Mr Garcetti’s office didn’t respond to a obtain comment.
The case of the Oregon network - the Bonneville Power Administration - is forget about encouraging.
The testing went on for years from 2014 and involved an almost shocking level of intrusion followed by some public reports. One published in 2017 admonished the agency for repeatedly failing woefully to take action.
By 2020, two-thirds of the a lot more than 100 flaws recognized by the Department of Energy and the utility’s own security team hadn’t been resolved, according to interviews with an increase of when compared to a dozen former and current Bonneville security personnel and contractors and former members of the Department of Energy cyber team, in addition to documents, some accessed via Freedom of Information Act request.
Doug Johnson, a spokesperson for Bonneville, said a team reviewed the security reports in mid-2019 and that efforts to remediate those are ongoing. The utility acknowledged that hackers could actually breach certain BPA systems in those test hacks, but Mr Johnson said “at no time were they in a position to gain access to the BPA systems that monitor or control the energy grid”.

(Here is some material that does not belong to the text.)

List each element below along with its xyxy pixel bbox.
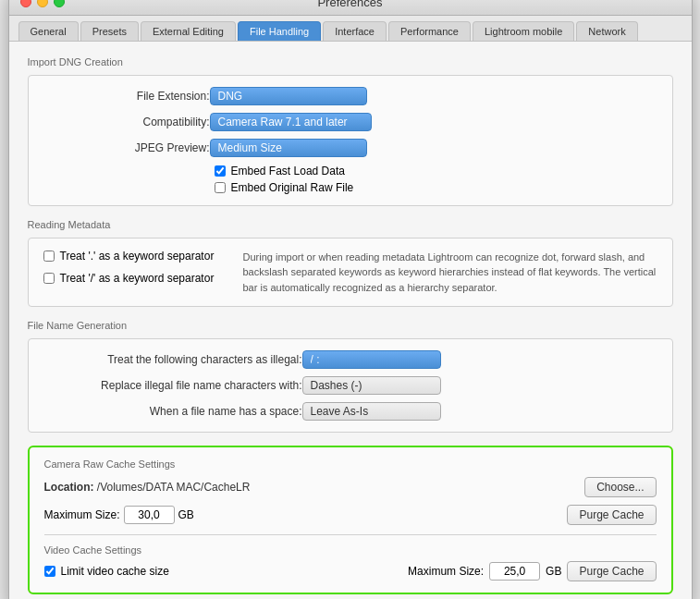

Dragos estimated in its 2020 cybersecurity report that 90 % of its clients had “extremely limited by no visibility” of their commercial control systems. That ensures that once inside, hackers have free rein to accumulate sensitive data, investigate system configurations and opt for the right time to wage an attack.
The industry is finally focused on fighting back.
“If the criminals come after us, there should be an eye-for-an-eye, or better,” observed Tom Fanning, leader of Southern, at a conference this week. “We’ve got to be sure the criminals understand you will have consequences.”